The reference implementation builds a small but realistic data lake layout. It keeps Bronze data source-native, validates and enriches records in Silver, and publishes a compact Gold aggregate for business consumption.

## Design explanation

| Design decision | Explanation |
|---|---|
| Local folder as default target | The folder mirrors object-storage keys, so the lab remains deterministic even when Docker or cloud credentials are unavailable. |
| MinIO as optional inspection layer | MinIO teaches S3-compatible bucket and object concepts without requiring a managed cloud account. |
| Bronze immutability | Raw `orders.jsonl`, `products.csv`, and `manifest.json` are copied into the Bronze prefix without modifying source evidence. |
| Silver Parquet | Valid rows are typed, enriched with product attributes, and written as Parquet partitioned by `order_date`. |
| Rejection file | Invalid rows are preserved with rejection reasons instead of disappearing from the audit trail. |
| Gold aggregate | `daily_revenue` demonstrates the transition from row-level evidence to BI-ready business metrics. |

## Expected results

| Metric | Expected value |
|---|---:|
| Bronze order rows | 8 |
| Silver clean order rows | 6 |
| Silver rejected order rows | 2 |
| Gold daily revenue rows | 3 |
| Gold total revenue | 575.50 |

The two rejected rows are `O-1007`, because it references an unknown product, and `O-1008`, because it has an invalid timestamp and a non-positive quantity.

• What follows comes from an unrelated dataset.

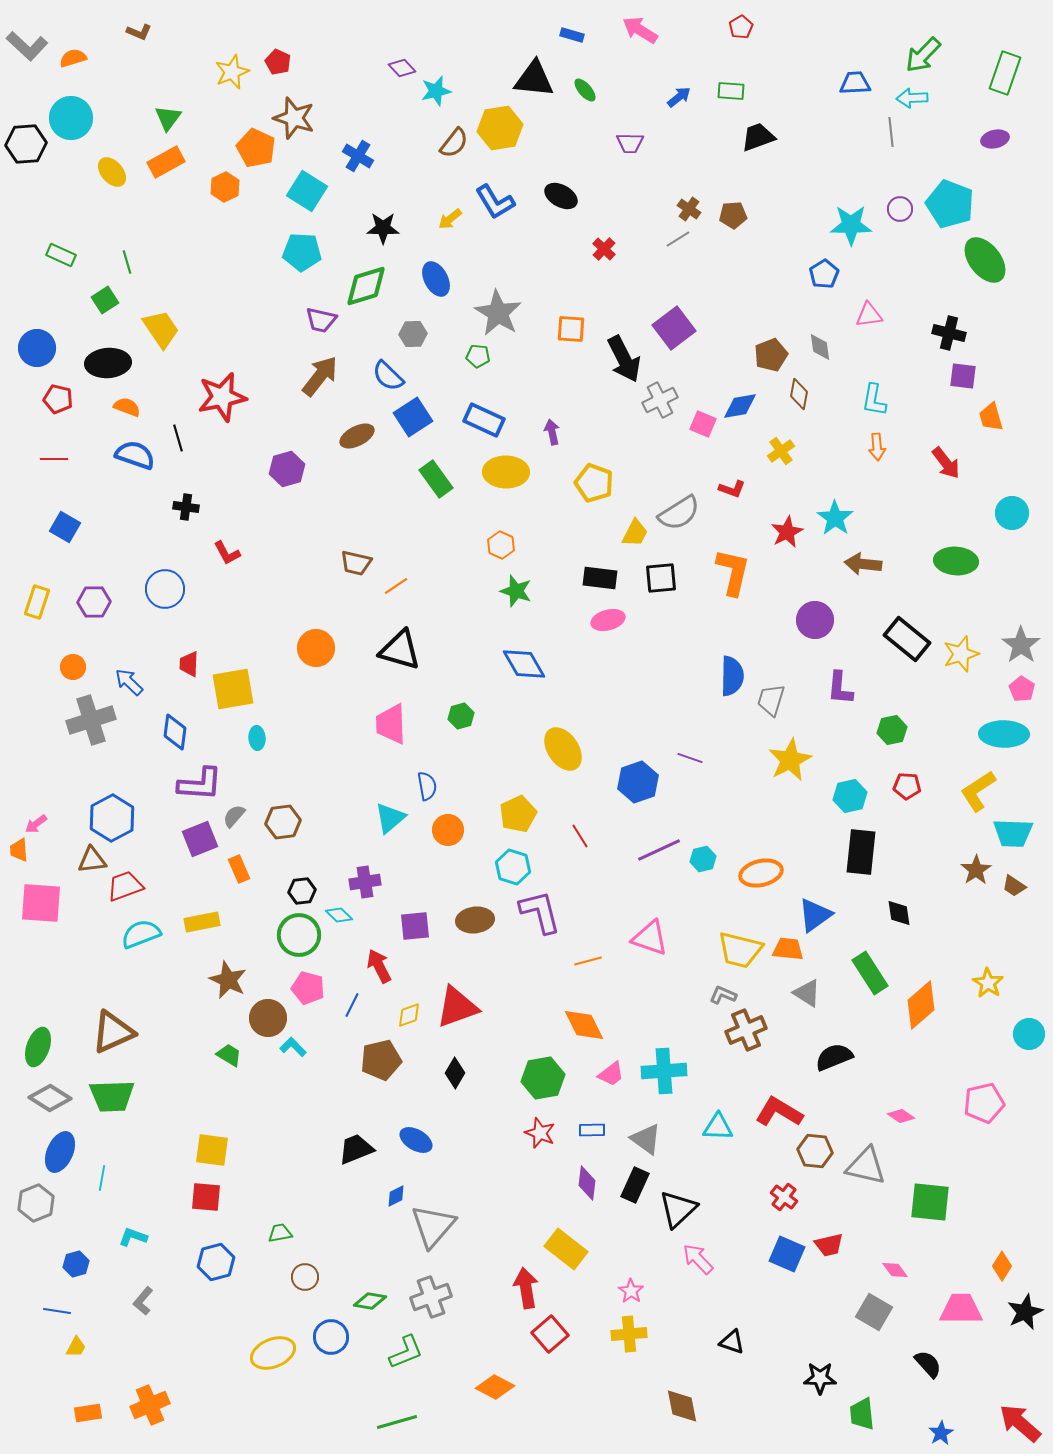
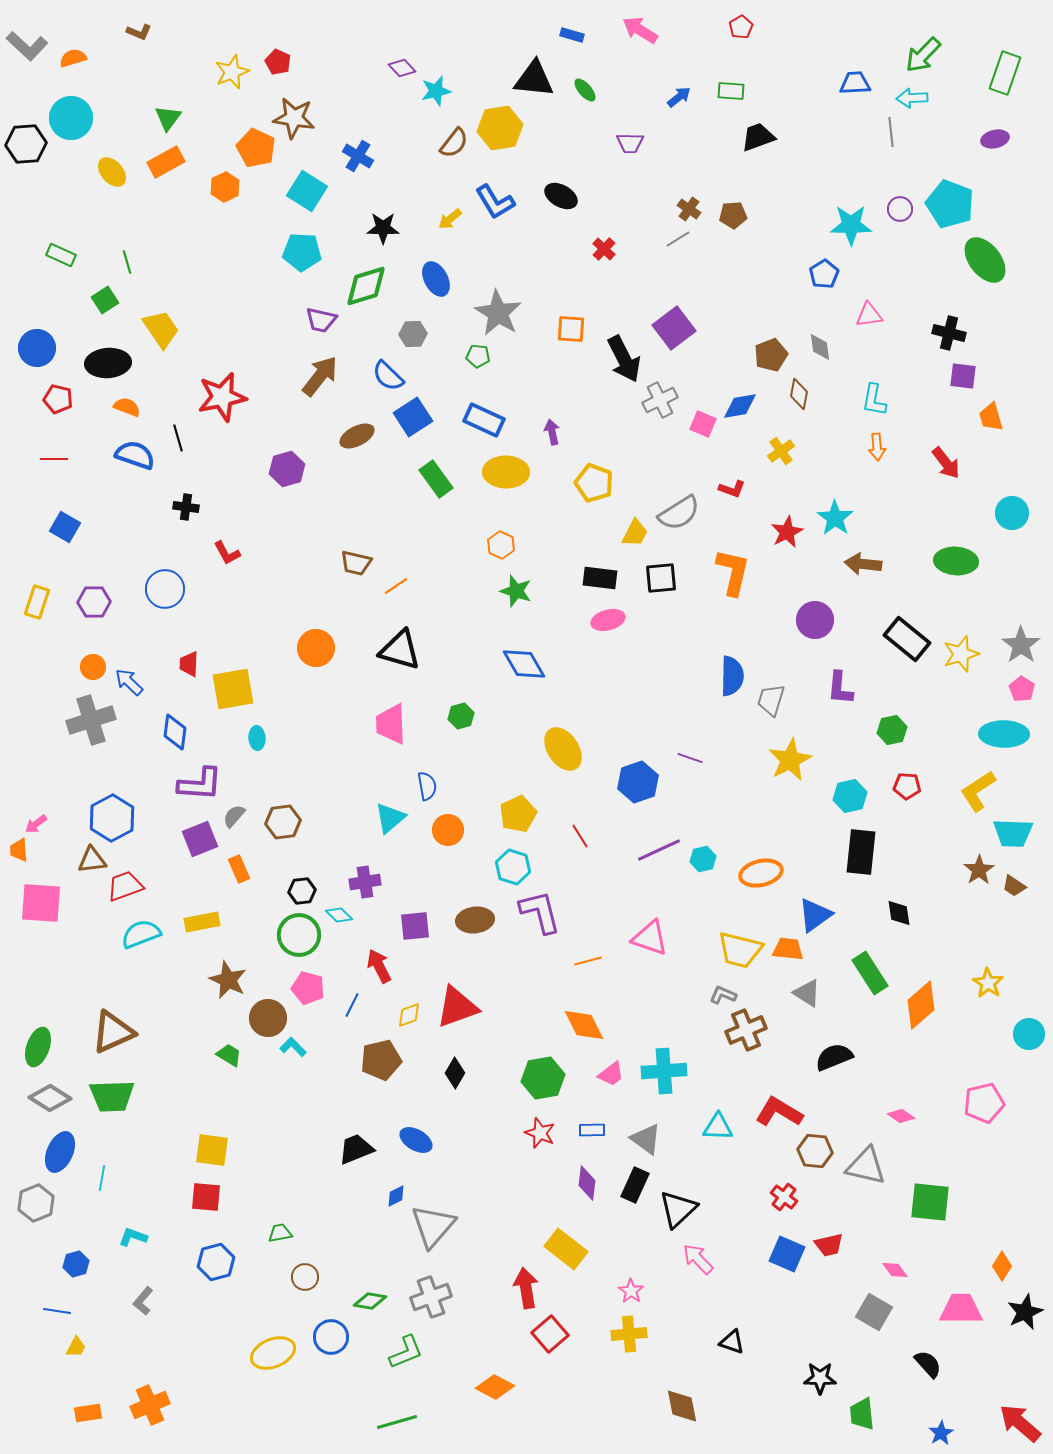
brown star at (294, 118): rotated 9 degrees counterclockwise
orange circle at (73, 667): moved 20 px right
brown star at (976, 870): moved 3 px right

A production implementation would also record pipeline run IDs, source offsets, source checksums, and data contract versions.

## Extension guidance

For the challenge exercise, keep the local writer as the source of truth and add a separate upload function that walks the lake root and uploads each file to MinIO with the relative path as the object key. This preserves deterministic validation while letting readers practice S3-compatible operations.